Gold options are options contracts that utilize either physical gold or gold futures as their underlying instrument.Call options on gold give the contract holder the right to buy the metal at a pre-set price before it expires, and put options the right to sell.Gold options trading in the U.S. are listed on the CME COMEX and use gold futures (which in turn represent 100 troy oz. of gold) as its underlying asset.Check with your broker to see if you have access to these markets through their platform.
You can use options to profit whether gold prices rise or fall - or even stays the same. Believe the price of gold will rise? Buy a gold call option. A call option gives the right, but not the obligation, to buy gold at a specific price for a certain amount of time (expiry). The price you can buy gold at is called the strike price. If the price of gold rises above your strike price before the option expires, you make a profit. If the price of gold is below your strike price at expiry, you lose what you paid for the option, called the premium.
Gold has a strong negative correlation with US Dollar and a strong positive correlation with the Stock market.
A negative correlation means that both the commodity moves in opposite direction. It is observed that strong US Dollar put pressure on crude oil and it falls. Conversely, the lower Dollar value helps and support the surge in oil price.
The gold is also positively correlated to the stock market. A growing economy and the positive trend in stock market supports the higher oil prices.
However, a trader needs to be cautious because if gold price moves high, it can slow down the economy. At this point, the stock market and oil price tend to move in the opposite direction.
Gold is one of the favourite markets for the day traders and it provide ample opportunities to make consistent profit in the commodity market.
The Gold market reacts pretty well to the pivot points and also to the support and resistance level.
Traders should never try to trade without stop loss as the commodity tends to make soft runs at any given point in time.

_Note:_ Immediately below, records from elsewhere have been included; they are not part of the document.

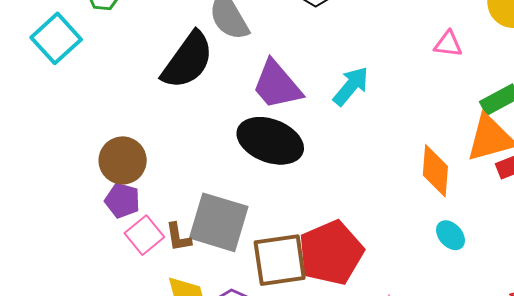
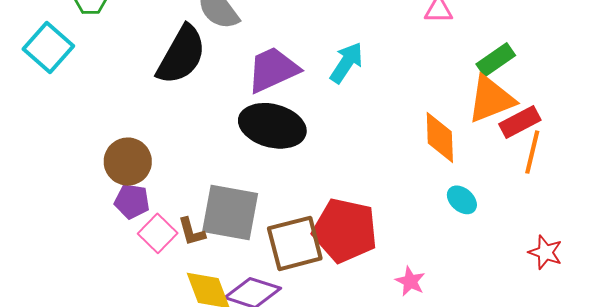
purple trapezoid: (277, 85) -> (273, 70), turned 112
red pentagon: (331, 253) -> (345, 230), turned -30

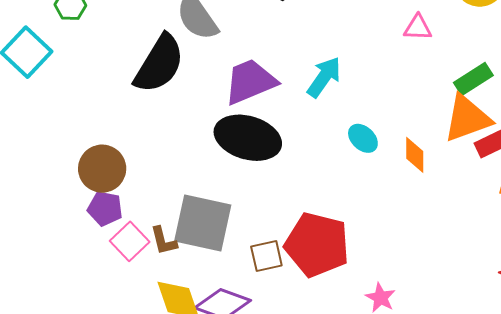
orange diamond: (440, 137) -> (415, 155), size x0.7
cyan ellipse: (462, 200) -> (363, 138), moved
brown square: (295, 243) -> (266, 256), size x0.6

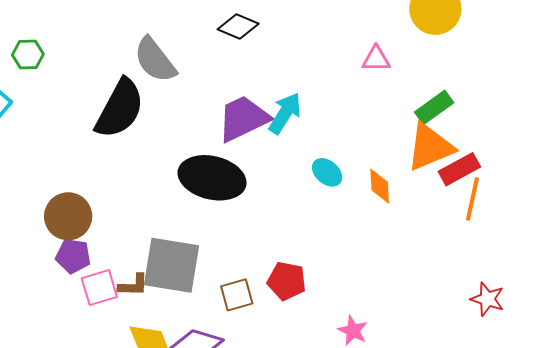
purple trapezoid: (250, 82) -> (243, 118), moved
pink square: (130, 241) -> (99, 288), turned 30
brown L-shape: (164, 241) -> (133, 285), turned -72
red pentagon: (317, 245) -> (287, 281), size x0.6

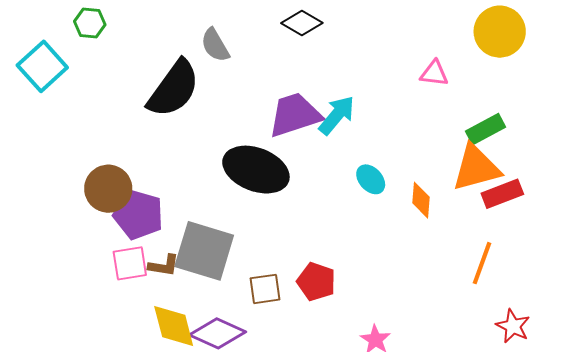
gray semicircle: (155, 60) -> (215, 45), size x0.7
orange line: (472, 199) -> (482, 263), moved
purple pentagon: (73, 256) -> (138, 215), moved, size x1.4

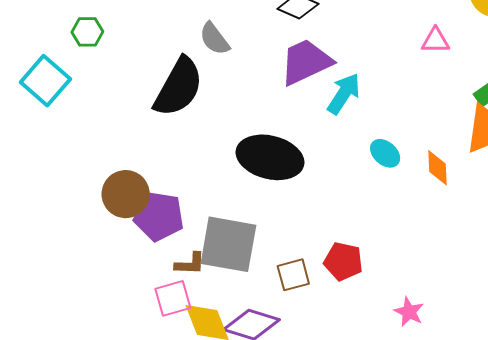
purple trapezoid: (295, 115) -> (306, 62), moved
pink square: (130, 263) -> (173, 298), moved

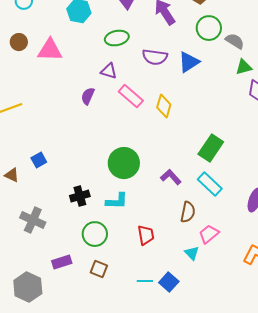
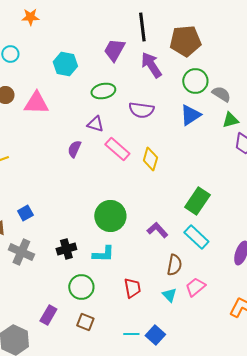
blue triangle: (189, 62) -> (190, 115), moved
gray cross: (33, 220) -> (21, 252), moved
cyan triangle: (192, 253) -> (169, 295), moved
purple rectangle: (62, 262) -> (48, 315), turned -42

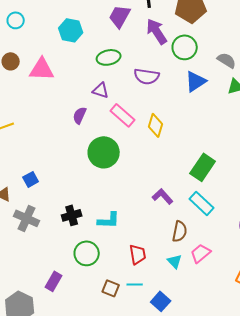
green circle: (195, 81) -> (185, 47), moved
green circle: (110, 216) -> (104, 152), moved
brown square: (85, 322) -> (111, 288), moved
cyan line: (131, 334) -> (135, 284), moved

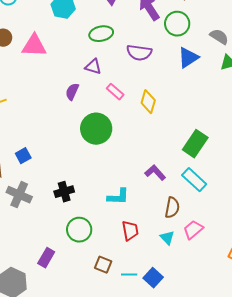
pink rectangle: (123, 115) -> (115, 92), size x0.7
cyan L-shape: (109, 220) -> (118, 197), moved
cyan line: (135, 284) -> (129, 275), moved

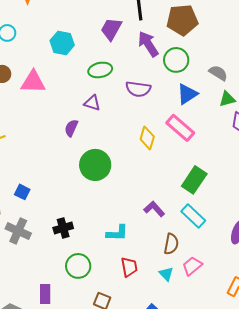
pink rectangle: (115, 92) -> (180, 128), moved, size x1.6
blue square: (23, 156) -> (22, 192), turned -35
purple rectangle: (46, 258) -> (45, 294), turned -30

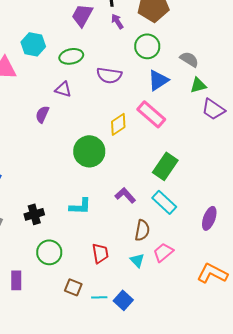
cyan hexagon: (62, 43) -> (33, 44), moved
purple arrow: (148, 44) -> (117, 21), moved, size x0.6
yellow diamond: (147, 138) -> (118, 124), turned 40
green circle: (95, 165) -> (89, 151), moved
cyan L-shape: (117, 233) -> (80, 206), moved

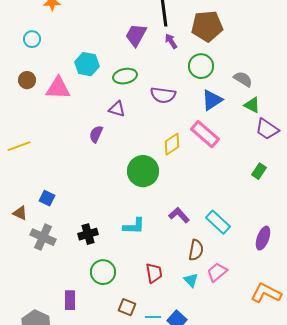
green triangle: (198, 85) -> (252, 105), turned 42
green rectangle: (165, 166) -> (259, 171), moved, size x0.6

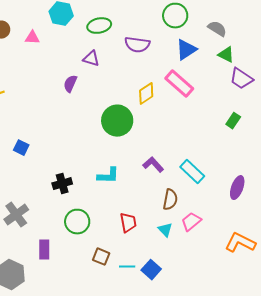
pink triangle: (58, 88) -> (32, 38), size x0.6
gray cross: (43, 237) -> (16, 215), moved, turned 30

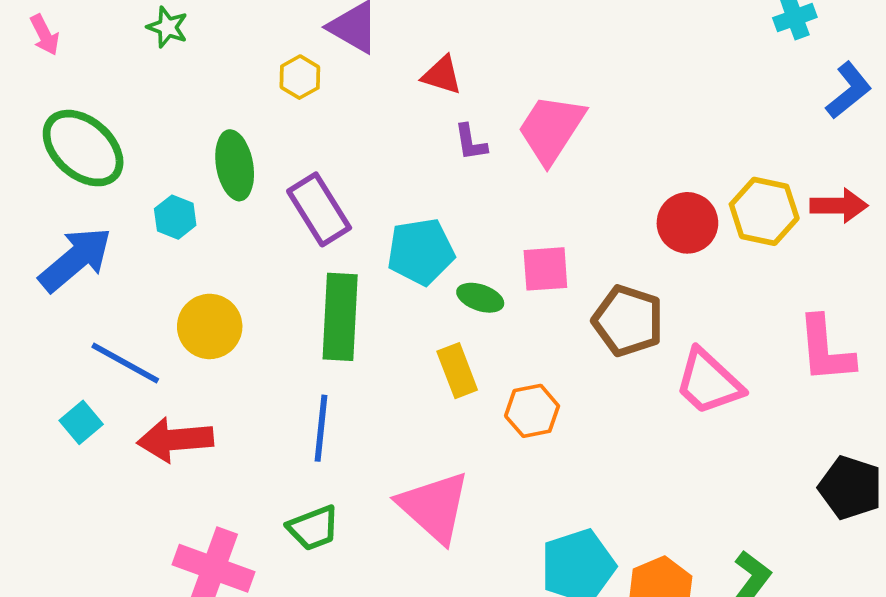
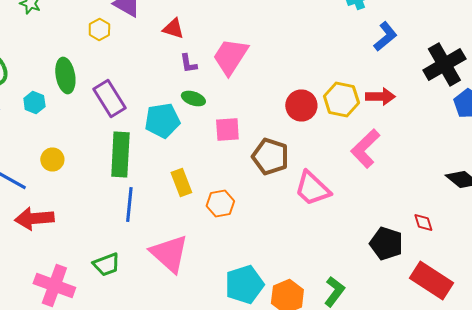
green ellipse: (480, 298) -> (193, 98), moved
yellow circle: (210, 326) -> (52, 160), size x0.7
pink L-shape: (826, 349) -> (365, 148), moved, turned 51
blue line: (321, 428) -> (129, 204), moved

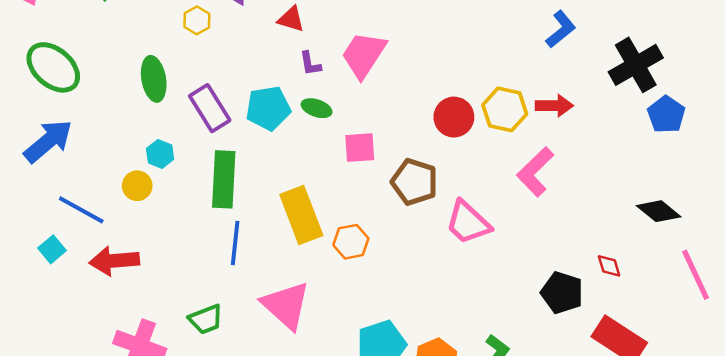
cyan hexagon: (34, 102) -> (160, 154), moved
cyan pentagon: (162, 120) -> (268, 108), moved
yellow rectangle: (181, 182) -> (301, 215), size x1.6

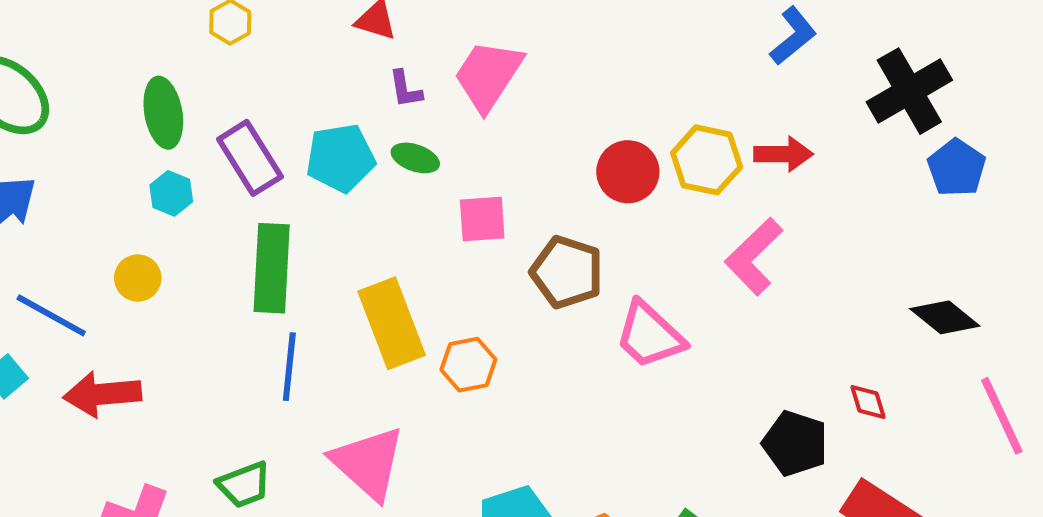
cyan hexagon: (160, 154) -> (171, 193), moved

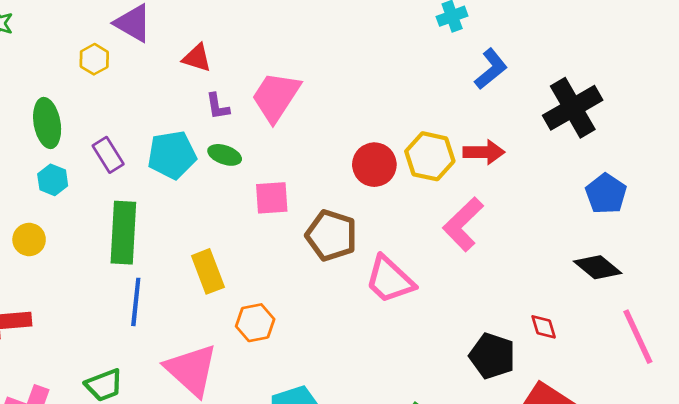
purple rectangle: (250, 158) -> (108, 155), size x0.7
blue pentagon: (957, 168) -> (606, 194), moved
yellow rectangle: (392, 323) -> (208, 271), size x0.7
orange hexagon: (468, 365) -> (255, 323), moved

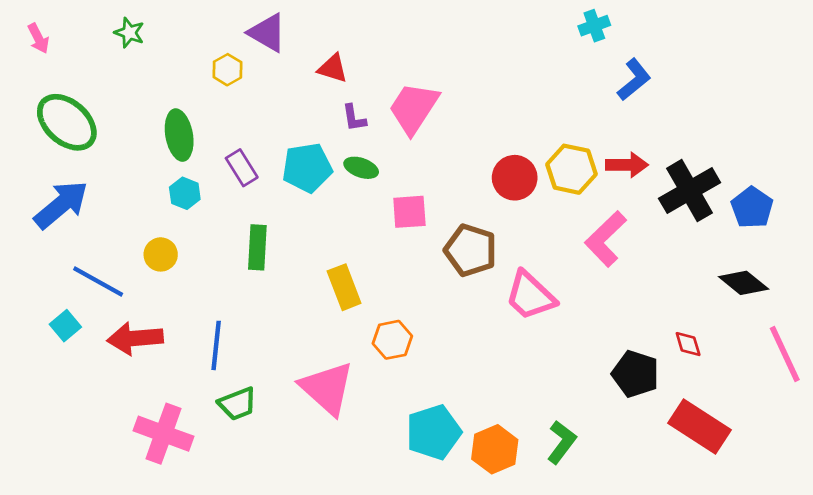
black cross: (573, 108) -> (690, 191), moved
green rectangle: (123, 233) -> (257, 247), size x0.7
blue line: (136, 302) -> (216, 345), moved

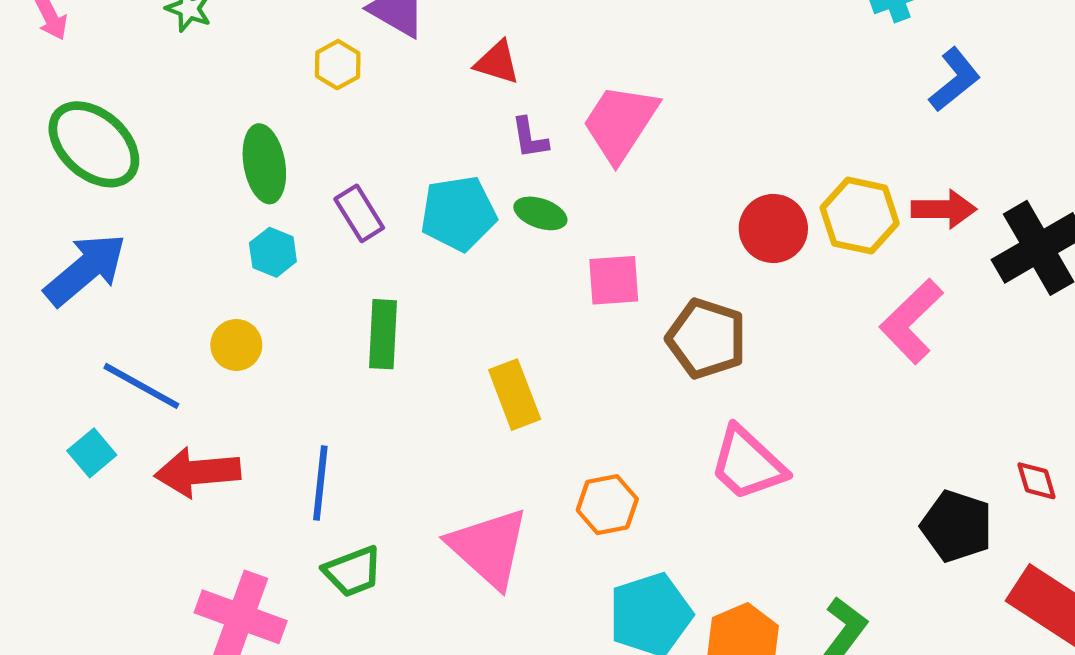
pink trapezoid: (530, 296) -> (747, 464), moved
orange hexagon: (392, 340) -> (607, 505), moved

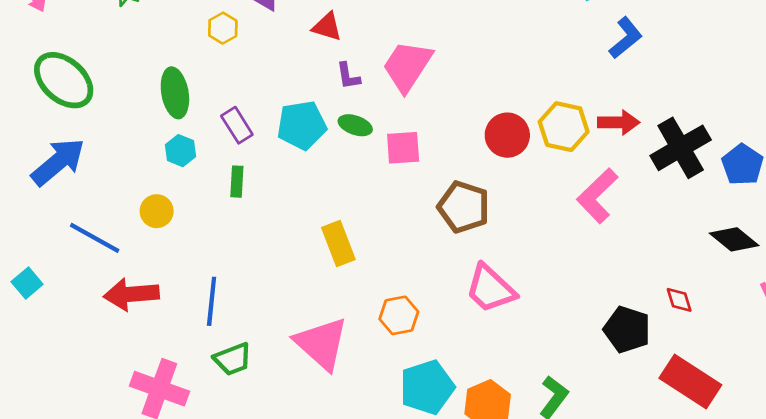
pink square: (614, 280) -> (403, 148), moved
green rectangle: (383, 334) -> (237, 182), moved, size x0.7
cyan square: (92, 453) -> (27, 283), moved

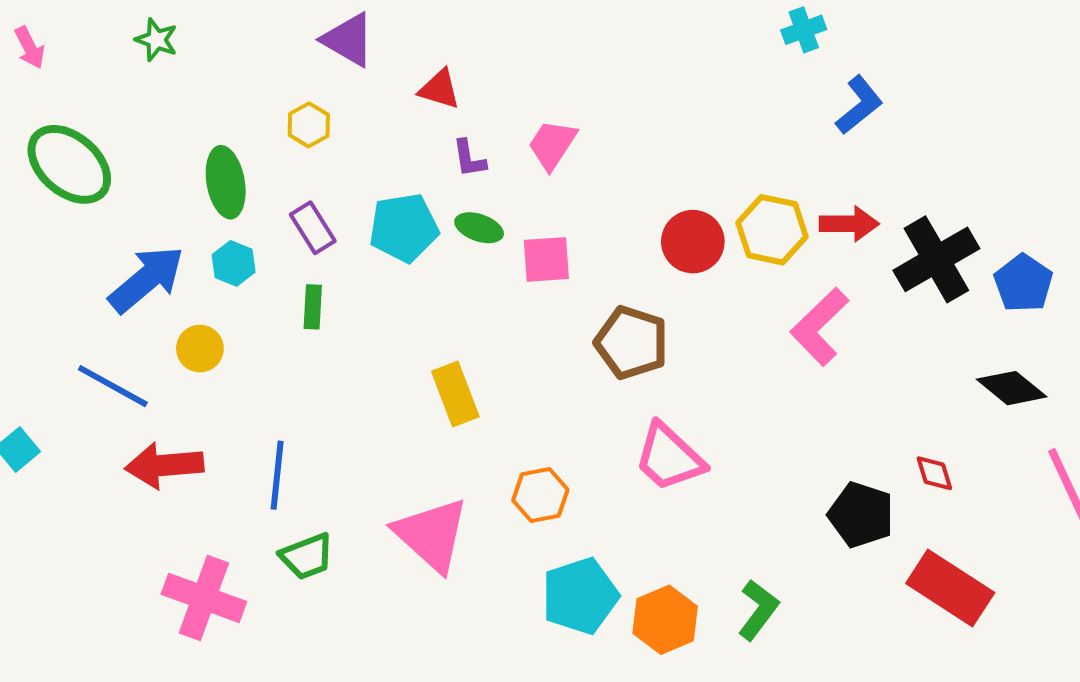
yellow hexagon: (223, 28) -> (309, 125), moved
pink trapezoid: (407, 66) -> (552, 145), size x0.7
blue arrow: (58, 162) -> (146, 279), moved

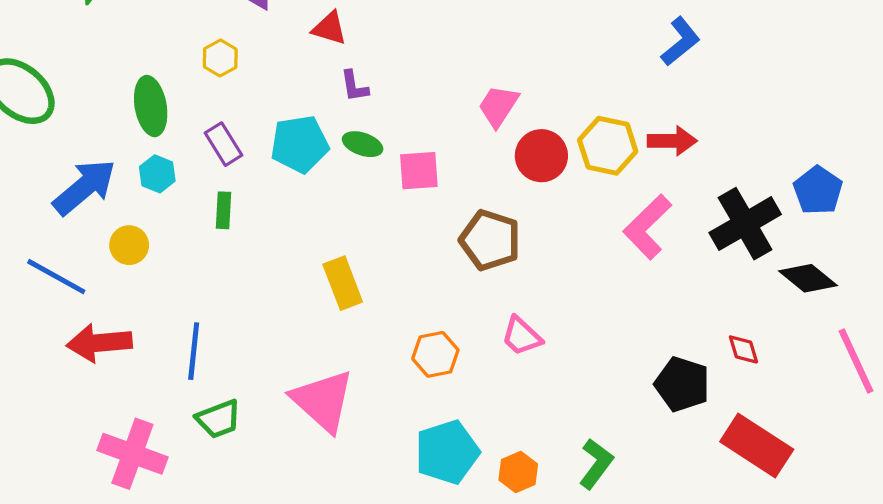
pink trapezoid: (552, 145) -> (498, 106), moved
black cross: (936, 259) -> (745, 224), moved
pink trapezoid: (669, 457) -> (522, 336), size x0.7
orange hexagon: (540, 495) -> (435, 354), moved
orange hexagon: (665, 620) -> (518, 472), size x0.7

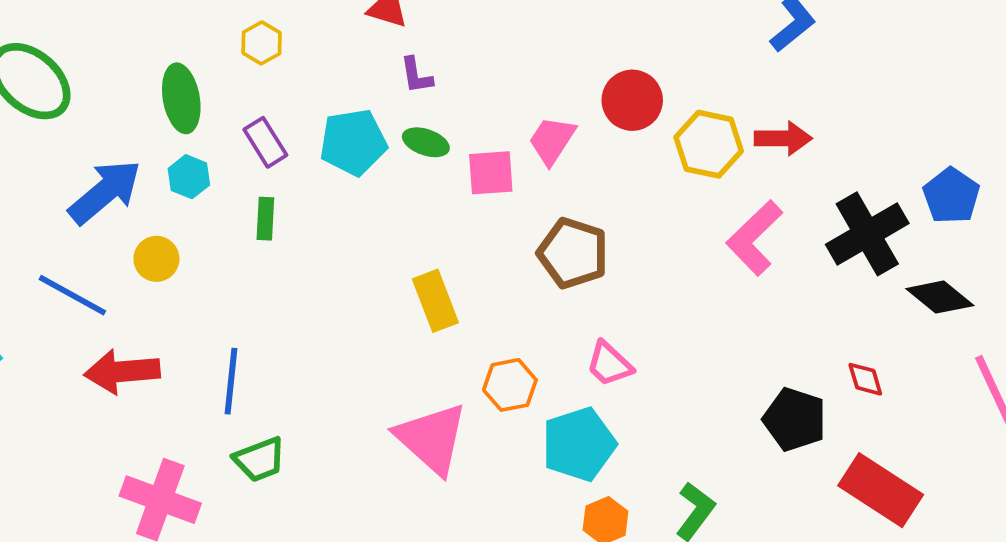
pink trapezoid: (498, 106) -> (552, 140), moved
red circle: (541, 156) -> (632, 100), moved
yellow rectangle: (343, 283) -> (435, 301), moved
pink triangle: (323, 401) -> (432, 438), moved
cyan pentagon: (447, 452) -> (579, 444), moved

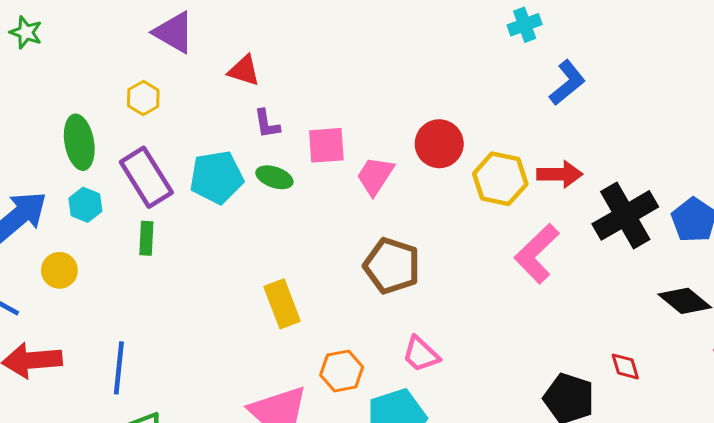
purple rectangle: (265, 142) -> (146, 177), size x1.5
pink square: (491, 173) -> (326, 145), moved
black cross: (867, 234) -> (625, 215), moved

The demand and supply of the commodity is the prime factor that leads to the movement in the commodity market. The movement in the price of the Gold also gets affected by the global output and the economic prosperity globally.
Oversupply of the commodity and its thin demand urges the traders to sell the commodity and push the crude oil to the lower ground.
Increase in demand with flat production creates the bull market for the gold, and it encourages the traders to bid, and there is a positive uptrend in the market.
When the positive elements converge, the powerful uptrend emerges. Similarly, the convergence of the negative elements creates the equally powerful downtrend.
So the traders should be able to judge the market and read the trend before taking positions to make a profit in the market.